Hallucinogenic drugs such as LSD, psilocybin, and ayahuasca have been used to treat depression and addictions, and to help with the psychological well-being of patients suffering advanced stages of cancer.
Terminally Ill Patients
Jan Hoffman's article, published on December 1, 2016 in The New York Times, describes some of the research supporting the use of psilocybin for treating psychological suffering in cancer patients.*
The most recent major study supporting this was published by Stephen Ross et al. in the December 2016 edition of The Journal of Psychopharmacology. In this study, 29 cancer patients suffering from anxiety and depressive symptoms were given either 0.3 mg/kg of psilocybin, or an active placebo of niacin. They received only one single dose! There were no serious side effects. The psilocybin doses led to large, sustained relief of anxiety and depression symptoms, following an immediate hallucinogenic, mystical effect which lasted about 6-7 hours. Response and remission rates for depression and anxiety symptom scores were significantly larger, compared to placebo, than what we would typically see for most other established therapeutic modalities, such as conventional psychotherapy or antidepressants. And these beneficial effects appeared to persist for up to 8 months.
In another study published in the same edition of this journal, by Griffiths et al., 51 anxious or depressed participants with life-threatening cancer received a low dose (~.01 mg/kg) and a high dose (~0.3 mg/kg) of psilocybin, 5 weeks apart. The authors found that the higher dose led to significant relief of anxiety and depression symptoms (final symptom scores were about 30% of the initial scores), which persisted over 6 months of follow-up. Interestingly, reports outside of the usual depressive symptom score domain also changed in a positive way; for example, there were substantial increases in "positive attitudes about life." A majority of subjects considered the experience with this therapy to have been very meaningful and significant. The amount of symptom improvement was correlated with the intensity of the experience on the dosage day. Once again, there were no severe side effect problems. Blood pressure increases of up to 20 mm Hg could be expected.
Here is a reference to another study published in the prestigious journal Lancet Psychiatry by Carhart-Harris et al. in July 2016: **** This was an open-label study of 12 people with severe, treatment resistant depression. They received a first dose of 10 mg psilocybin, followed by a second dose of 25 mg one week later. They did not receive any further doses! They were followed after this for 3 months. Remarkably, there was a substantial reduction in depression severity scores which persisted at all follow-up points. 58% of the patients showed a response, and 42% of the patients showed full remission after 3 months.
Others have used so-called "microdoses" of hallucinogens on a more regular basis, typically about 10% of a typical recreational dose every 4 days (e.g. an LSD microdose would be about 10 micrograms). This is too low to produce a dramatic subjective hallucinogenic effect, but anecdotally can lead to a sustained relief of depression. Here is a reference to Alex Williams' January 7, 2017 article in The New York Times describing a case example of this practice: **
Hallucinogens have also been used to treat addictions. Here is a reference to a study showing very good long-term abstinence rates (67% after 1 year) in smokers treated with 2-3 doses of psilocybin (0.3 - 0.4 mg/kg) in combination with CBT: ***
In another small study, two doses of psilocybin were given, 4 weeks apart (0.3 mg/kg, then 0.4 mg/kg) to patients with alcohol dependence. ***** The patients were followed for 36 weeks, and had a dramatic, sustained reduction in heavy drinking days (reduction from 40% to about 10-15%).
Hallucinogens remain illegal in most places. The quality and dose of hallucinogens available on the street might be very uncertain.
I have seen people whose experience with these agents appears to have helped them substantially.
But I have also seen people over the years who have used hallucinogens periodically, yet still suffer from a variety of psychological problems, including depression, anxiety, and addictions.

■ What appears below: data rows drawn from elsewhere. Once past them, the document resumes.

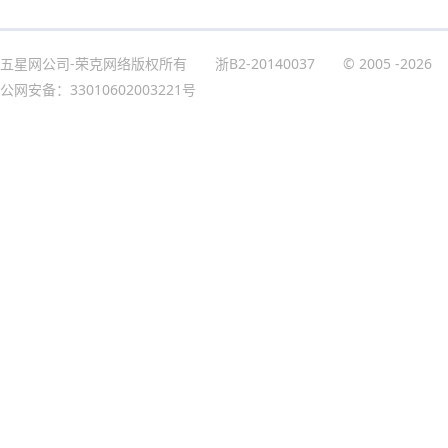
五星网公司-荣克网络版权所有
浙B2-20140037
© 2005
-2026
公网安备：33010602003221号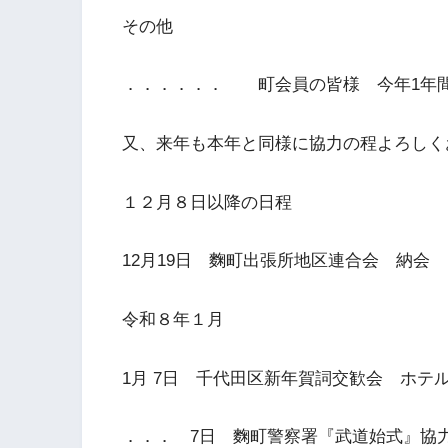
その他
．．．．．． 町会員の皆様 今年1年
又、来年も本年と同様に協力の程よろしく
１２月８日以降の日程
12月19日 麴町出張所地区連合会 納会 
令和８年１月
1月 7日 千代田区新年賀詞交歓会 ホテルニ
．．． 7日 麴町警察署『武道始式』協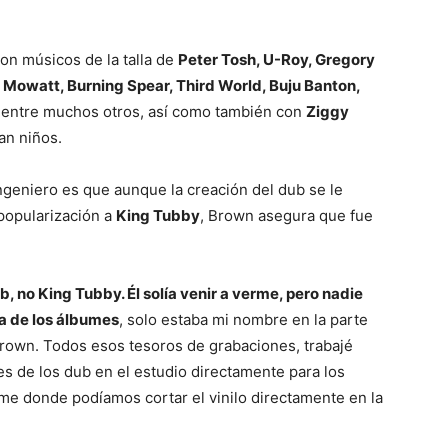
on músicos de la talla de
Peter Tosh, U-Roy, Gregory
 Mowatt, Burning Spear, Third World, Buju Banton,
, entre muchos otros, así como también con
Ziggy
an niños.
ngeniero es que aunque la creación del dub se le
popularización a
King Tubby
, Brown asegura que fue
, no King Tubby. Él solía venir a verme, pero nadie
da de los álbumes
, solo estaba mi nombre en la parte
Brown. Todos esos tesoros de grabaciones, trabajé
tes de los dub en el estudio directamente para los
 donde podíamos cortar el vinilo directamente en la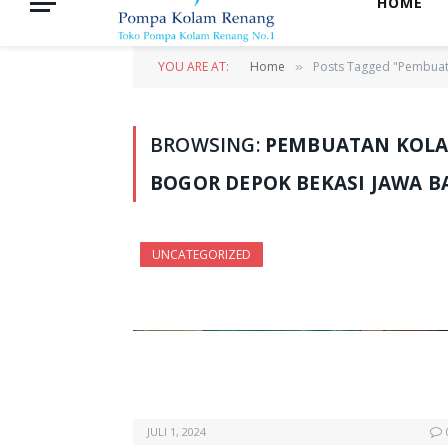
HOME
YOU ARE AT:
Home
Posts Tagged "Pembuata
»
BROWSING:
PEMBUATAN KOLA
BOGOR DEPOK BEKASI JAWA B
UNCATEGORIZED
JULI 1, 2024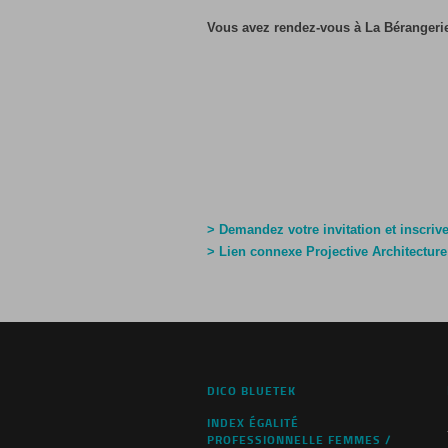
Vous avez rendez-vous à La Bérangerie
> Demandez votre invitation et inscriv
> Lien connexe Projective Architecture
DICO BLUETEK
INDEX ÉGALITÉ
PROFESSIONNELLE FEMMES /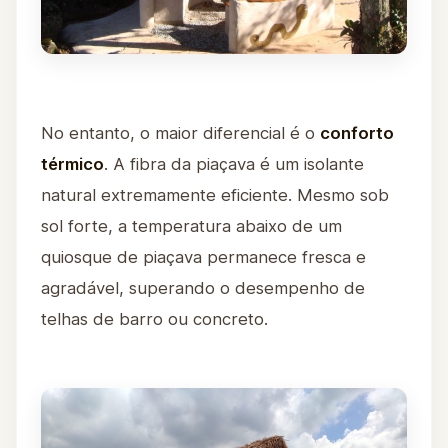
No entanto, o maior diferencial é o
conforto
térmico
. A fibra da piaçava é um isolante
natural extremamente eficiente. Mesmo sob
sol forte, a temperatura abaixo de um
quiosque de piaçava permanece fresca e
agradável, superando o desempenho de
telhas de barro ou concreto.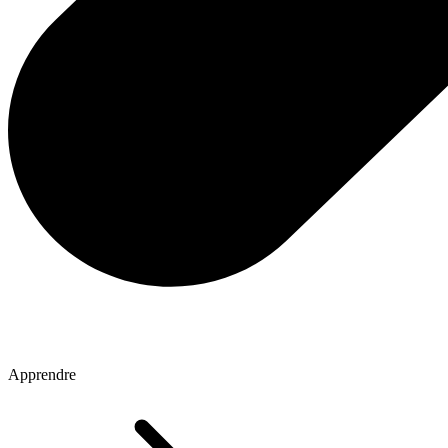
Apprendre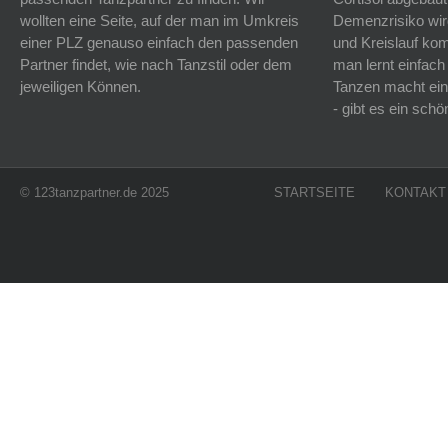
wollten eine Seite, auf der man im Umkreis
Demenzrisiko wird
einer PLZ genauso einfach den passenden
und Kreislauf k
Partner findet, wie nach Tanzstil oder dem
man lernt einfach
jeweiligen Können.
Tanzen macht ein
- gibt es ein sc
© 123tanzpartner.de 2025
STARTSEITE
KONTAKT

While the studies mentioned above have been very reassuring about toxicity risks and side effect problems, it would of course be very important to understand better any of the possible risks associated with this type of approach. Patients with bipolar or psychotic symptoms might be at particular risk of harm from hallucinogens, though I would be interested to see better evidence of such risks.
If hallucinogens do have a role in treating various types of psychological suffering, I think it is likely that they would have to be used with great care, probably in combination with a very safe, gentle, supportive milieu, and in combination with psychotherapy. Arguably, some aspects of the benefit might be due to a "catalytic" effect when used in a safe, therapeutic setting, or as an augmentation to psychotherapy.
I would be interested to see more carefully conducted, randomized controlled studies of hallucinogens, so we could understand this issue better. I think there is some urgency to get going with these studies, since the preliminary evidence seems so very promising. The most likely dosing schedule for hallucinogens would be very infrequent, which would cause such treatments to be economically very inexpensive. But as a result, we would not be seeing large-scale corporate funding for research into this! Also, parts of the research community may have quite orthodox beliefs about non-standard treatment regimes such as this, which might cause delays in setting up good studies quickly.